The criterion standards we used are reliable and valid.14,30 Although they were negative in 27 patients with alcohol levels of 0.22 mmol/L or greater in whom intoxication may have limited the validity of self-report, 22 of those 27 patients had a positive screening result with the single question.

Limitations

Several limitations of our study should be noted. The interviewer was aware of the patient’s response on the screening question, and this may have led to ascertainment bias. However, the interview was the same for all participants whether their screen produced positive or negative results, and the DIS is a fully structured interview, minimizing this potential bias.

The study is limited by its nonparticipation rate of 30%. Of eligible injured patients from covered emergency department shifts 15.4% were missed, either because interviewers were busy with other participants or because the patient had severe injuries that precluded interview. Another 12.2% declined to participate. The utility of the screening question in these patients is unknown.

The single question did not perform as well for African Americans as it did for whites; its sensitivity and specificity, however, are clinically useful in both groups. Consistent with the population of central Missouri, the study included few members of other ethnic groups, and the question’s utility in those groups needs study.
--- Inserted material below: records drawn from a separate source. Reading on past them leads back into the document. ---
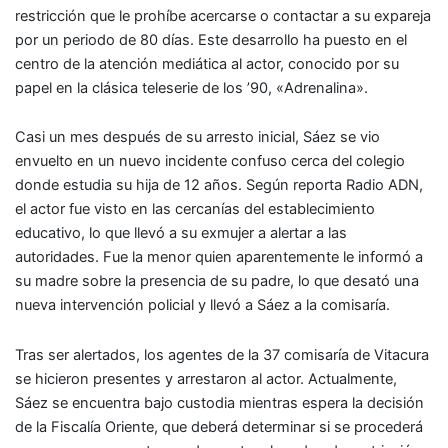
restricción que le prohíbe acercarse o contactar a su expareja
por un periodo de 80 días. Este desarrollo ha puesto en el
centro de la atención mediática al actor, conocido por su
papel en la clásica teleserie de los ’90, «Adrenalina».
Casi un mes después de su arresto inicial, Sáez se vio
envuelto en un nuevo incidente confuso cerca del colegio
donde estudia su hija de 12 años. Según reporta Radio ADN,
el actor fue visto en las cercanías del establecimiento
educativo, lo que llevó a su exmujer a alertar a las
autoridades. Fue la menor quien aparentemente le informó a
su madre sobre la presencia de su padre, lo que desató una
nueva intervención policial y llevó a Sáez a la comisaría.
Tras ser alertados, los agentes de la 37 comisaría de Vitacura
se hicieron presentes y arrestaron al actor. Actualmente,
Sáez se encuentra bajo custodia mientras espera la decisión
de la Fiscalía Oriente, que deberá determinar si se procederá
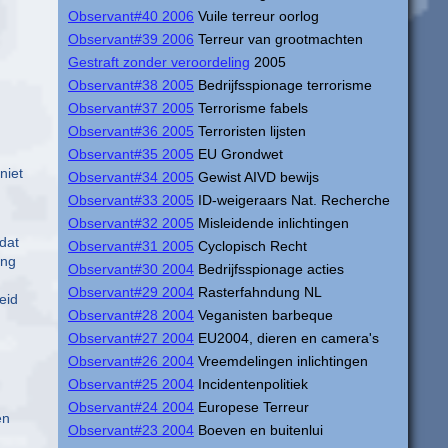
Observant#40 2006
Vuile terreur oorlog
Observant#39 2006
Terreur van grootmachten
Gestraft zonder veroordeling
2005
Observant#38 2005
Bedrijfsspionage terrorisme
Observant#37 2005
Terrorisme fabels
Observant#36 2005
Terroristen lijsten
.
Observant#35 2005
EU Grondwet
niet
Observant#34 2005
Gewist AIVD bewijs
Observant#33 2005
ID-weigeraars Nat. Recherche
Observant#32 2005
Misleidende inlichtingen
dat
Observant#31 2005
Cyclopisch Recht
ing
Observant#30 2004
Bedrijfsspionage acties
Observant#29 2004
Rasterfahndung NL
eid
Observant#28 2004
Veganisten barbeque
Observant#27 2004
EU2004, dieren en camera's
Observant#26 2004
Vreemdelingen inlichtingen
Observant#25 2004
Incidentenpolitiek
Observant#24 2004
Europese Terreur
en
Observant#23 2004
Boeven en buitenlui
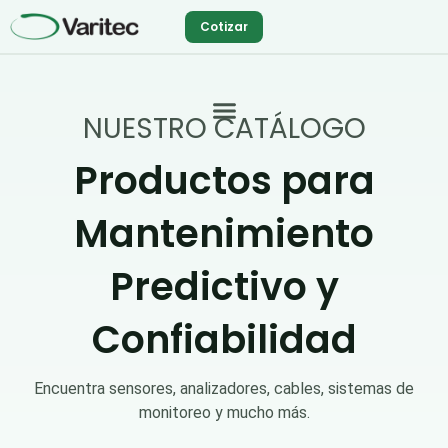
Ir
Cotizar
al
contenido
NUESTRO CATÁLOGO
Productos para
Mantenimiento
Predictivo y
Confiabilidad
Encuentra sensores, analizadores, cables, sistemas de
monitoreo y mucho más.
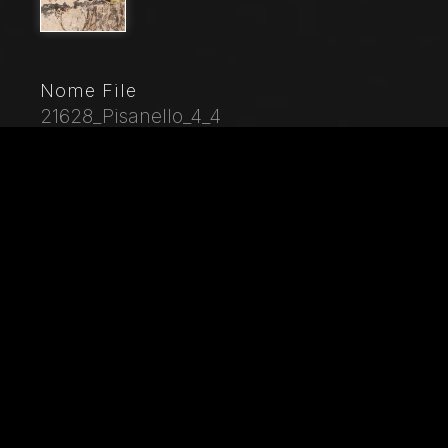
Nome File
21628_Pisanello_4_4
Didascalia
Palazzo Ducale, sala del Pisanello, parete nord-est:
“Torneo-battaglia di Louvezerp”, 1430-1433, di Antonio
di Puccio, detto il Pisanello. pittura murale strappata,
tecnica mista. Il soggetto è tratto da “Le roman en
prose de Tristan”, capolavoro della letteratura
cavalleresca.Dettaglio con cavalieri.
Città
Mantova (MN)
Locazione
Palazzo Ducale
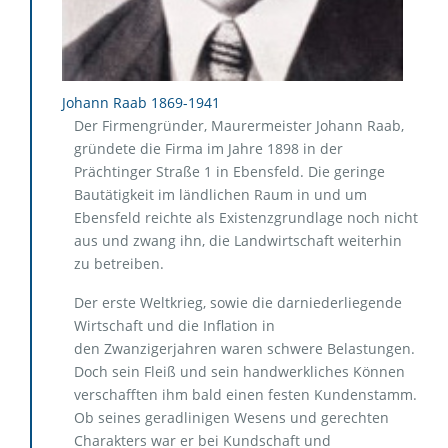
Johann Raab 1869-1941
Der Firmengründer, Maurermeister Johann Raab,
gründete die Firma im Jahre 1898 in der
Prächtinger Straße 1 in Ebensfeld. Die geringe
Bautätigkeit im ländlichen Raum in und um
Ebensfeld reichte als Existenzgrundlage noch nicht
aus und zwang ihn, die Landwirtschaft weiterhin
zu betreiben.
Der erste Weltkrieg, sowie die darniederliegende
Wirtschaft und die Inflation in
den Zwanzigerjahren waren schwere Belastungen.
Doch sein Fleiß und sein handwerkliches Können
verschafften ihm bald einen festen Kundenstamm.
Ob seines geradlinigen Wesens und gerechten
Charakters war er bei Kundschaft und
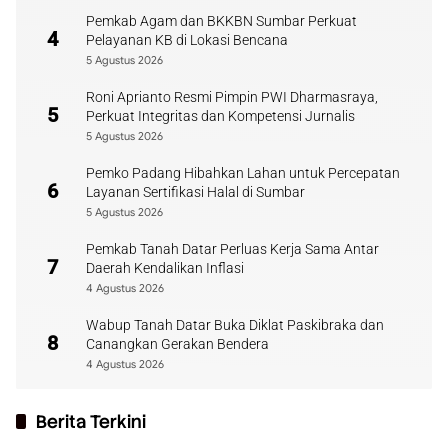
Pemkab Agam dan BKKBN Sumbar Perkuat
4
Pelayanan KB di Lokasi Bencana
5 Agustus 2026
Roni Aprianto Resmi Pimpin PWI Dharmasraya,
5
Perkuat Integritas dan Kompetensi Jurnalis
5 Agustus 2026
Pemko Padang Hibahkan Lahan untuk Percepatan
6
Layanan Sertifikasi Halal di Sumbar
5 Agustus 2026
Pemkab Tanah Datar Perluas Kerja Sama Antar
7
Daerah Kendalikan Inflasi
4 Agustus 2026
Wabup Tanah Datar Buka Diklat Paskibraka dan
8
Canangkan Gerakan Bendera
4 Agustus 2026
Berita Terkini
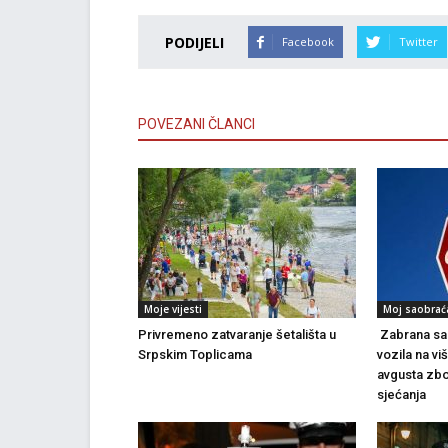
PODIJELI
Facebook
Twitter
POVEZANI ČLANCI
Moje vijesti
Moj saobrać
Privremeno zatvaranje šetališta u
Zabrana sao
Srpskim Toplicama
vozila na vi
avgusta zbo
sjećanja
The generalizability of our findings may be limited. The study included only injured patients presenting for care to emergency centers in central Missouri. However, alcohol-related injury is a major source of morbidity and mortality especially among young adults, and brief interventions in emergency centers are efficacious.31 We have little reason to expect the question used in this study would be less effective in other clinical settings.
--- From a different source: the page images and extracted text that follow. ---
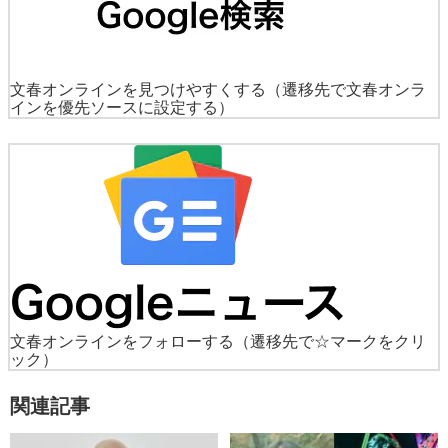
文春オンラインを見つけやすくする
（遷移先で文春オンラ
インを優先ソースに設定する）
文春オンラインをフォローする
（遷移先で☆マークをクリ
ック）
関連記事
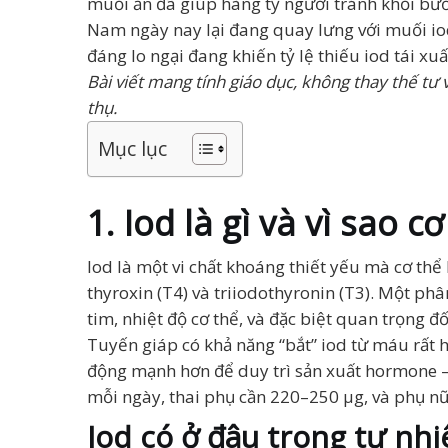
muối ăn đã giúp hàng tỷ người tránh khỏi bướ
Nam ngày nay lại đang quay lưng với muối io
đáng lo ngại đang khiến tỷ lệ thiếu iod tái xuấ
Bài viết mang tính giáo dục, không thay thế tư 
thụ.
Mục lục
1. Iod là gì và vì sao c
Iod là một vi chất khoáng thiết yếu mà cơ thể
thyroxin (T4) và triiodothyronin (T3). Một p
tim, nhiệt độ cơ thể, và đặc biệt quan trọng đố
Tuyến giáp có khả năng “bắt” iod từ máu rất h
động mạnh hơn để duy trì sản xuất hormone —
mỗi ngày, thai phụ cần 220–250 µg, và phụ nữ
Iod có ở đâu trong tự nhi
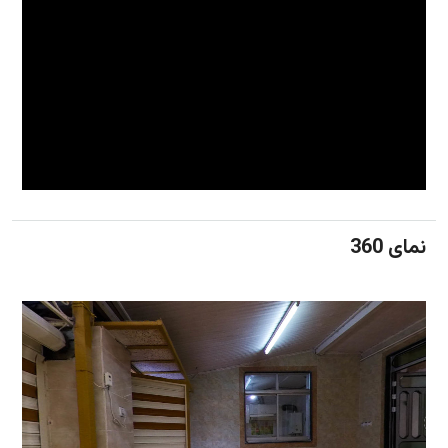
نمای 360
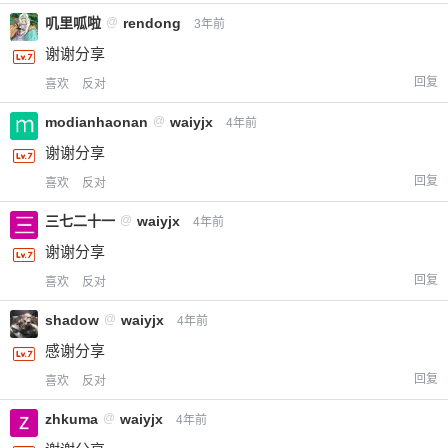
叽里呱啦
@
rendong
3年前
谢谢分享
回复
喜欢
反对
modianhaonan
@
waiyjx
4年前
谢谢分享
回复
喜欢
反对
三七二十一
@
waiyjx
4年前
谢谢分享
回复
喜欢
反对
shadow
@
waiyjx
4年前
感谢分享
回复
喜欢
反对
zhkuma
@
waiyjx
4年前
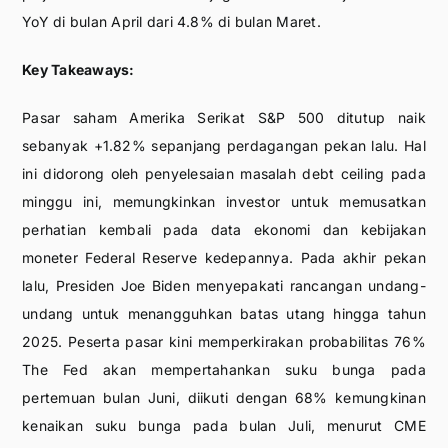
YoY di bulan April dari 4.8% di bulan Maret.
Key Takeaways:
Pasar saham Amerika Serikat S&P 500 ditutup naik
sebanyak +1.82% sepanjang perdagangan pekan lalu. Hal
ini didorong oleh penyelesaian masalah debt ceiling pada
minggu ini, memungkinkan investor untuk memusatkan
perhatian kembali pada data ekonomi dan kebijakan
moneter Federal Reserve kedepannya. Pada akhir pekan
lalu, Presiden Joe Biden menyepakati rancangan undang-
undang untuk menangguhkan batas utang hingga tahun
2025. Peserta pasar kini memperkirakan probabilitas 76%
The Fed akan mempertahankan suku bunga pada
pertemuan bulan Juni, diikuti dengan 68% kemungkinan
kenaikan suku bunga pada bulan Juli, menurut CME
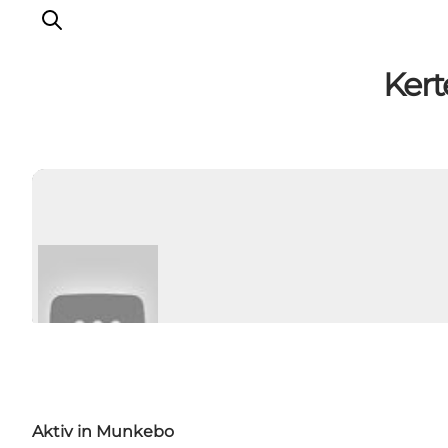
Kert
Sehenswürdigkeiten
Aktivitäten
Essen und trinken
Unterkünfte
Reiseplanung
Veranstaltungen
Aktiv in Munkebo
We examined only one approach to screening. However, the screening question used in this study was selected in advance and remained unchanged throughout data collection. Some screening instruments32 developed post hoc from a longer list of questions have been validated in separate samples,24 but others33,34 have not.35,36

Given the morbidity associated with hazardous drinking and the efficacy of brief interventions, screening should include hazardous drinking as well as alcohol use disorders, which we did in this study. Studies of other screening instruments have generally tested their utility only in detecting alcohol use disorders, in which the single question was less specific. Although our study did not address the issue, the single question probably would not identify patients in long-term recovery from a past alcohol use disorder, especially those abstinent for more than a year.

Conclusions

Further study is needed to determine whether clinicians will find this single question easier to apply and whether problem drinkers find it more engaging than alternative screening instruments. The goal of screening is to identify problem drinkers and to engage them effectively in the process of change.37 Different screening approaches—and different ways of following up positive screen results—may vary in their ability to help problem drinkers move toward change.
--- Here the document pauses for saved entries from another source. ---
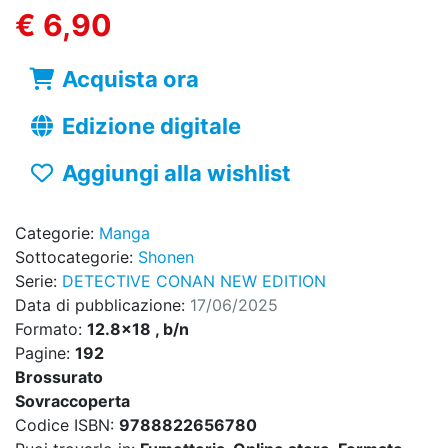
€ 6,90
Acquista ora
Edizione digitale
Aggiungi alla wishlist
Categorie:
Manga
Sottocategorie:
Shonen
Serie:
DETECTIVE CONAN NEW EDITION
Data di pubblicazione:
17/06/2025
Formato:
12.8x18 , b/n
Pagine:
192
Brossurato
Sovraccoperta
Codice ISBN:
9788822656780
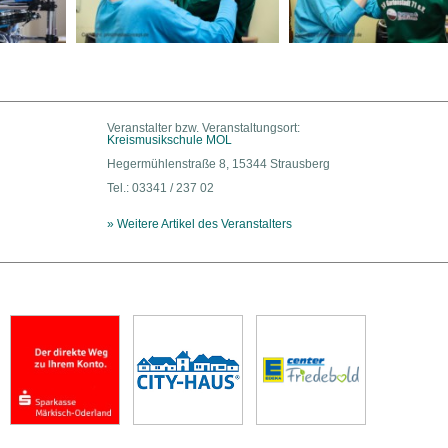
Veranstalter bzw. Veranstaltungsort:
Kreismusikschule MOL
Hegermühlenstraße 8, 15344 Strausberg
Tel.: 03341 / 237 02
» Weitere Artikel des Veranstalters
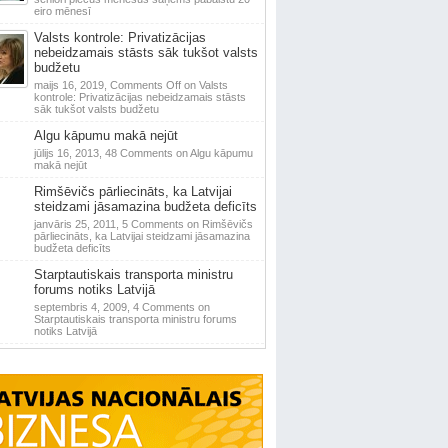
eiro mēnesī
Valsts kontrole: Privatizācijas
nebeidzamais stāsts sāk tukšot valsts
budžetu
maijs 16, 2019,
Comments Off
on Valsts
kontrole: Privatizācijas nebeidzamais stāsts
sāk tukšot valsts budžetu
Algu kāpumu makā nejūt
jūlijs 16, 2013,
48 Comments
on Algu kāpumu
makā nejūt
Rimšēvičs pārliecināts, ka Latvijai
steidzami jāsamazina budžeta deficīts
janvāris 25, 2011,
5 Comments
on Rimšēvičs
pārliecināts, ka Latvijai steidzami jāsamazina
budžeta deficīts
Starptautiskais transporta ministru
forums notiks Latvijā
septembris 4, 2009,
4 Comments
on
Starptautiskais transporta ministru forums
notiks Latvijā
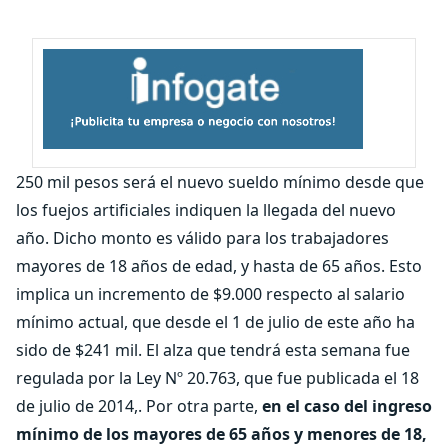
250 mil pesos será el nuevo sueldo mínimo desde que
los fuejos artificiales indiquen la llegada del nuevo
año. Dicho monto es válido para los trabajadores
mayores de 18 años de edad, y hasta de 65 años. Esto
implica un incremento de $9.000 respecto al salario
mínimo actual, que desde el 1 de julio de este año ha
sido de $241 mil. El alza que tendrá esta semana fue
regulada por la Ley Nº 20.763, que fue publicada el 18
de julio de 2014,. Por otra parte,
en el caso del ingreso
mínimo de los mayores de 65 años y menores de 18,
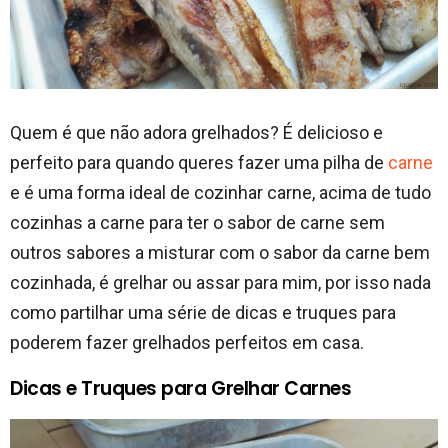
Quem é que não adora grelhados? É delicioso e
perfeito para quando queres fazer uma pilha de
carne
e é uma forma ideal de cozinhar carne, acima de tudo
cozinhas a carne para ter o sabor de carne sem
outros sabores a misturar com o sabor da carne bem
cozinhada, é grelhar ou assar para mim, por isso nada
como partilhar uma série de dicas e truques para
poderem fazer grelhados perfeitos em casa.
Dicas e Truques para Grelhar Carnes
A single question about the last occasion of heavy drinking has clinically useful sensitivity and specificity in detecting hazardous drinkers and current alcohol use disorders. The question is simple enough that it could be used, as is a question about tobacco use,38 as part of the taking of routine vital signs. If the question used in our study were adopted, it could efficiently identify which patients require further discussion about their drinking habits, with positive and negative predictive values of 77% and 92% in this emergency center population, approximately 52% and 97%, respectively, in a typical population-based sample. That in turn could lead to more frequent use of effective brief intervention and referral strategies, thereby potentially decreasing society’s burden of alcohol-related harm.